27 658
Zuiderzeelijn

nr. 27
BRIEF VAN DE MINISTER VAN VERKEER EN WATERSTAAT

Aan de Voorzitter van de Tweede Kamer der Staten-Generaal

Den Haag, 30 mei 2006

In antwoord op de vragen van de heer Duyvendak uit de regeling van werkzaamheden van 24 mei jl., bericht ik u hierbij als volgt.

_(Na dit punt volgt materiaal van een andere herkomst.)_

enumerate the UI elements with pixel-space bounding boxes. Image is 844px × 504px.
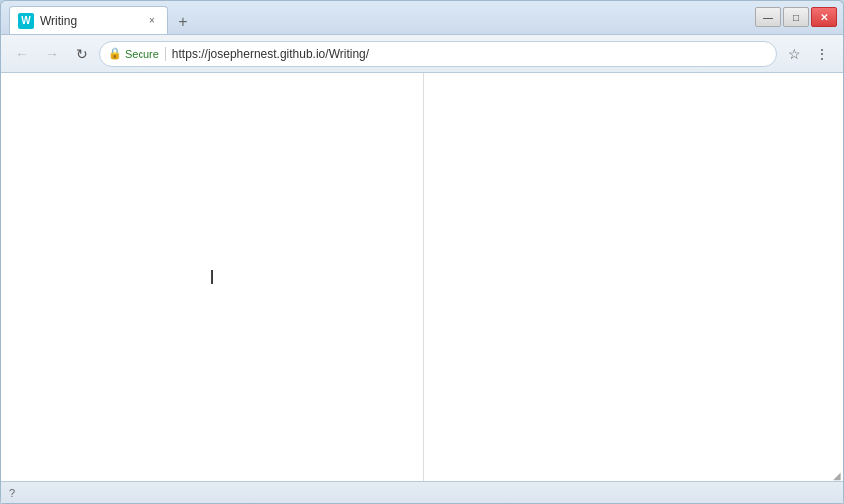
menu-button[interactable]: ⋮ <box>809 41 835 67</box>
secure-label: Secure <box>125 48 159 60</box>
address-divider <box>165 47 166 61</box>
minimize-button[interactable]: — <box>755 7 781 27</box>
secure-badge: 🔒 Secure <box>108 47 159 60</box>
close-button[interactable]: ✕ <box>811 7 837 27</box>
url-input[interactable] <box>172 47 768 61</box>
window-controls: — □ ✕ <box>755 7 837 27</box>
left-panel[interactable]: I <box>1 73 424 481</box>
tab-title: Writing <box>40 14 140 28</box>
resize-handle[interactable]: ◢ <box>831 469 843 481</box>
tab-area: W Writing × + <box>5 1 196 34</box>
menu-icon: ⋮ <box>815 46 829 62</box>
bookmark-icon: ☆ <box>788 46 801 62</box>
page-content: I ◢ <box>1 73 843 481</box>
new-tab-button[interactable]: + <box>170 10 196 34</box>
address-bar[interactable]: 🔒 Secure <box>99 41 777 67</box>
back-icon: ← <box>15 46 29 62</box>
title-bar: W Writing × + — □ ✕ <box>1 1 843 35</box>
refresh-icon: ↻ <box>76 46 88 62</box>
forward-icon: → <box>45 46 59 62</box>
right-panel: ◢ <box>424 73 843 481</box>
refresh-button[interactable]: ↻ <box>69 41 95 67</box>
text-cursor: I <box>209 266 215 289</box>
maximize-button[interactable]: □ <box>783 7 809 27</box>
active-tab[interactable]: W Writing × <box>9 6 168 34</box>
forward-button[interactable]: → <box>39 41 65 67</box>
status-bar: ? <box>1 481 843 503</box>
toolbar: ← → ↻ 🔒 Secure ☆ ⋮ <box>1 35 843 73</box>
back-button[interactable]: ← <box>9 41 35 67</box>
toolbar-actions: ☆ ⋮ <box>781 41 835 67</box>
status-text: ? <box>9 487 15 499</box>
tab-favicon: W <box>18 13 34 29</box>
tab-close-button[interactable]: × <box>145 14 159 28</box>
bookmark-button[interactable]: ☆ <box>781 41 807 67</box>
browser-window: W Writing × + — □ ✕ ← <box>0 0 844 504</box>
lock-icon: 🔒 <box>108 47 122 60</box>
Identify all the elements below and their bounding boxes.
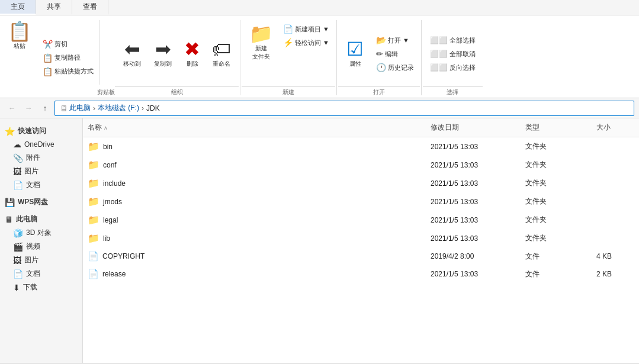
file-list-header: 名称 ∧ 修改日期 类型 大小 — [83, 118, 639, 137]
folder-icon: 📁 — [88, 233, 99, 244]
sidebar-item-attachments[interactable]: 📎 附件 — [0, 151, 82, 165]
main-area: ⭐ 快速访问 ☁ OneDrive 📎 附件 🖼 图片 📄 文档 💾 WPS网盘… — [0, 118, 639, 363]
sidebar-item-quickaccess[interactable]: ⭐ 快速访问 — [0, 124, 82, 138]
select-all-button[interactable]: ⬜⬜ 全部选择 — [426, 34, 479, 47]
easy-access-icon: ⚡ — [283, 38, 293, 47]
tab-view[interactable]: 查看 — [72, 0, 108, 15]
folder-icon: 📁 — [88, 178, 99, 189]
table-row[interactable]: 📁 bin 2021/1/5 13:03 文件夹 — [83, 137, 639, 156]
column-type[interactable]: 类型 — [521, 121, 592, 134]
folder-name-bin: 📁 bin — [83, 138, 426, 154]
ribbon: 📋 粘贴 ✂️ 剪切 📋 复制路径 📋 粘贴快捷方式 剪贴板 — [0, 15, 639, 98]
history-button[interactable]: 🕐 历史记录 — [373, 61, 418, 74]
new-small-buttons: 📄 新建项目 ▼ ⚡ 轻松访问 ▼ — [280, 20, 333, 49]
sidebar-item-3d[interactable]: 🧊 3D 对象 — [0, 226, 82, 240]
downloads-icon: ⬇ — [13, 283, 20, 292]
sidebar-item-videos[interactable]: 🎬 视频 — [0, 240, 82, 253]
edit-icon: ✏ — [376, 49, 383, 59]
folder-type-bin: 文件夹 — [521, 139, 592, 154]
open-icon: 📂 — [376, 36, 386, 45]
cut-button[interactable]: ✂️ 剪切 — [39, 38, 97, 51]
column-name[interactable]: 名称 ∧ — [83, 121, 426, 134]
sidebar-item-docs2[interactable]: 📄 文档 — [0, 267, 82, 281]
forward-button[interactable]: → — [21, 101, 36, 115]
paste-button[interactable]: 📋 粘贴 — [2, 18, 37, 98]
sidebar-item-thispc[interactable]: 🖥 此电脑 — [0, 212, 82, 226]
table-row[interactable]: 📁 include 2021/1/5 13:03 文件夹 — [83, 174, 639, 192]
sidebar-item-onedrive[interactable]: ☁ OneDrive — [0, 138, 82, 151]
table-row[interactable]: 📁 conf 2021/1/5 13:03 文件夹 — [83, 156, 639, 174]
folder-icon: 📁 — [88, 141, 99, 152]
column-size[interactable]: 大小 — [592, 121, 639, 134]
folder-icon: 📁 — [88, 214, 99, 226]
sort-arrow: ∧ — [104, 125, 108, 131]
sidebar-item-downloads[interactable]: ⬇ 下载 — [0, 281, 82, 294]
new-item-button[interactable]: 📄 新建项目 ▼ — [280, 22, 333, 36]
sidebar: ⭐ 快速访问 ☁ OneDrive 📎 附件 🖼 图片 📄 文档 💾 WPS网盘… — [0, 118, 83, 363]
rename-button[interactable]: 🏷 重命名 — [207, 36, 236, 70]
table-row[interactable]: 📄 release 2021/1/5 13:03 文件 2 KB — [83, 265, 639, 283]
edit-button[interactable]: ✏ 编辑 — [373, 47, 418, 60]
folder-size-bin — [592, 144, 639, 149]
breadcrumb: 🖥 此电脑 › 本地磁盘 (F:) › JDK — [54, 101, 634, 116]
invert-select-icon: ⬜⬜ — [430, 63, 448, 72]
sidebar-item-pictures2[interactable]: 🖼 图片 — [0, 253, 82, 267]
select-none-button[interactable]: ⬜⬜ 全部取消 — [426, 48, 479, 60]
videos-icon: 🎬 — [13, 242, 23, 252]
breadcrumb-drive[interactable]: 本地磁盘 (F:) — [98, 103, 139, 113]
folder-modified-bin: 2021/1/5 13:03 — [426, 140, 521, 153]
home-crumb: 🖥 — [60, 104, 68, 113]
pictures2-icon: 🖼 — [13, 256, 21, 265]
open-label: 打开 — [338, 86, 420, 98]
paste-shortcut-icon: 📋 — [43, 67, 53, 76]
new-folder-button[interactable]: 📁 新建文件夹 — [244, 20, 278, 63]
organize-label: 组织 — [115, 86, 239, 98]
tab-share[interactable]: 共享 — [36, 0, 72, 15]
table-row[interactable]: 📁 lib 2021/1/5 13:03 文件夹 — [83, 229, 639, 247]
clipboard-small-buttons: ✂️ 剪切 📋 复制路径 📋 粘贴快捷方式 — [39, 18, 97, 98]
sidebar-item-pictures[interactable]: 🖼 图片 — [0, 165, 82, 178]
paste-shortcut-button[interactable]: 📋 粘贴快捷方式 — [39, 65, 97, 78]
move-to-button[interactable]: ⬅ 移动到 — [117, 36, 147, 70]
docs2-icon: 📄 — [13, 269, 23, 279]
easy-access-button[interactable]: ⚡ 轻松访问 ▼ — [280, 36, 333, 49]
copy-to-button[interactable]: ➡ 复制到 — [148, 36, 178, 70]
folder-icon: 📁 — [88, 196, 99, 207]
sidebar-item-documents[interactable]: 📄 文档 — [0, 178, 82, 192]
move-to-icon: ⬅ — [124, 40, 140, 59]
breadcrumb-computer[interactable]: 此电脑 — [69, 103, 91, 113]
copy-path-button[interactable]: 📋 复制路径 — [39, 51, 97, 65]
table-row[interactable]: 📁 legal 2021/1/5 13:03 文件夹 — [83, 211, 639, 229]
select-label: 选择 — [423, 86, 483, 98]
select-none-icon: ⬜⬜ — [430, 50, 448, 58]
delete-button[interactable]: ✖ 删除 — [179, 36, 205, 70]
open-button[interactable]: 📂 打开 ▼ — [373, 34, 418, 47]
clipboard-label: 剪贴板 — [97, 87, 115, 98]
invert-select-button[interactable]: ⬜⬜ 反向选择 — [426, 62, 479, 74]
sidebar-item-wpsdrive[interactable]: 💾 WPS网盘 — [0, 195, 82, 209]
3d-icon: 🧊 — [13, 228, 23, 238]
cut-icon: ✂️ — [43, 40, 53, 49]
thispc-icon: 🖥 — [5, 215, 13, 224]
pictures-icon: 🖼 — [13, 167, 21, 176]
breadcrumb-jdk[interactable]: JDK — [146, 104, 160, 112]
table-row[interactable]: 📄 COPYRIGHT 2019/4/2 8:00 文件 4 KB — [83, 247, 639, 265]
history-icon: 🕐 — [376, 63, 386, 72]
file-icon: 📄 — [88, 251, 99, 262]
tab-home[interactable]: 主页 — [0, 0, 36, 15]
up-button[interactable]: ↑ — [38, 101, 52, 115]
documents-icon: 📄 — [13, 181, 23, 190]
attachments-icon: 📎 — [13, 153, 23, 163]
tabs-bar: 主页 共享 查看 — [0, 0, 639, 15]
new-item-icon: 📄 — [283, 24, 293, 34]
properties-icon: ☑ — [346, 40, 364, 59]
file-icon: 📄 — [88, 269, 99, 279]
new-label: 新建 — [242, 86, 335, 98]
delete-icon: ✖ — [184, 40, 200, 59]
properties-button[interactable]: ☑ 属性 — [341, 36, 370, 70]
quickaccess-icon: ⭐ — [5, 127, 15, 136]
table-row[interactable]: 📁 jmods 2021/1/5 13:03 文件夹 — [83, 192, 639, 211]
select-all-icon: ⬜⬜ — [430, 36, 448, 44]
back-button[interactable]: ← — [5, 101, 19, 115]
column-modified[interactable]: 修改日期 — [426, 121, 521, 134]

Tijdens het Transportdiner op 23 mei jl. heb ik bevestigd dat het kabinet vindt dat nut en noodzaak van een Zuiderzeelijn niet zijn aangetoond. Dit is een voorgenomen besluit op basis van de Structuurvisie Zuiderzeelijn, waarin opnieuw onderzoek is gedaan naar de mogelijkheden van een snelle OV-verbinding tussen Schiphol en Noord Nederland. Het kabinet neemt eind juni een definitief besluit, na overleg met de decentrale overheden en na verwerking van de inspraakreacties. Daarbij zullen ook de uitkomsten van het hoofdlijnendebat met de Kamer worden betrokken. Het bestuurlijk overleg met de decentrale overheden vindt na dit debat plaats.

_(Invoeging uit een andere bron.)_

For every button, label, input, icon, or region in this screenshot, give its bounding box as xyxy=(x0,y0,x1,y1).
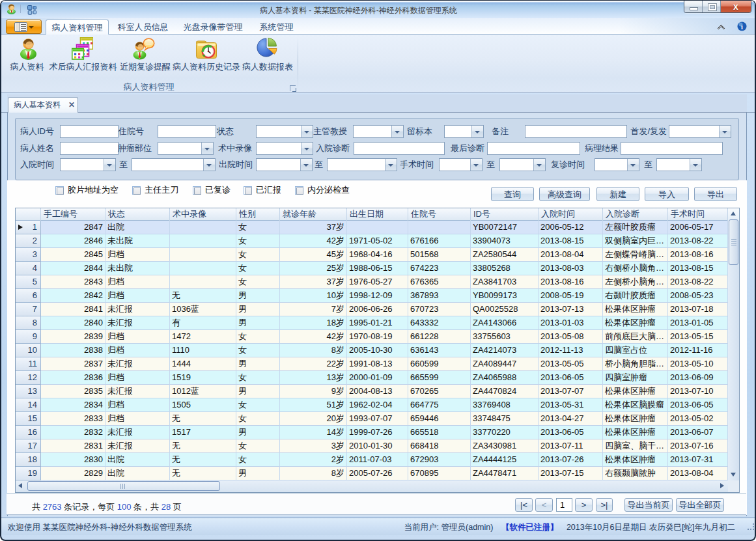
svg-text:i: i xyxy=(741,23,743,31)
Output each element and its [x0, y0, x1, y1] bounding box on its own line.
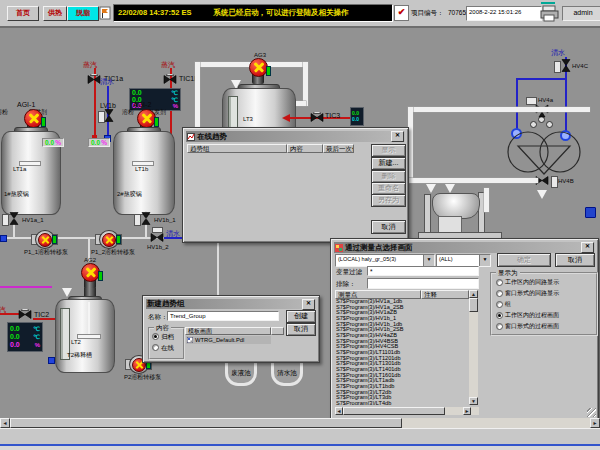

In de Structuurvisie Zuiderzeelijn is een grondige probleemanalyse uitgevoerd die heeft aangetoond dat het in het Zuiderzeelijn gebied (Schiphol–Noord Nederland) om verschillende problemen gaat. In Noord Nederland gaat het om een ijle ruimtelijk economische structuur, met een op kostenvoordelen gebaseerde economie, die zich moet omvormen naar een meer op kennis gebaseerde economie.

In de Noordvleugel van de Randstad gaat het, naast de problemen op de weg die zich al op korte termijn voordoen en waarvoor het kabinet ook geld heeft gereserveerd, om problemen op het spoor (die zich in de periode 2010–2020 zullen voordoen). Deze problemen in beide regio’s wil het kabinet dan ook aanpakken, maar een Zuiderzeelijn is daarvoor niet de juiste oplossing. Ik heb daarom aan de regionale overheden gevraagd mee te denken over wat wel de juiste oplossingen zijn om de ambities te bereiken.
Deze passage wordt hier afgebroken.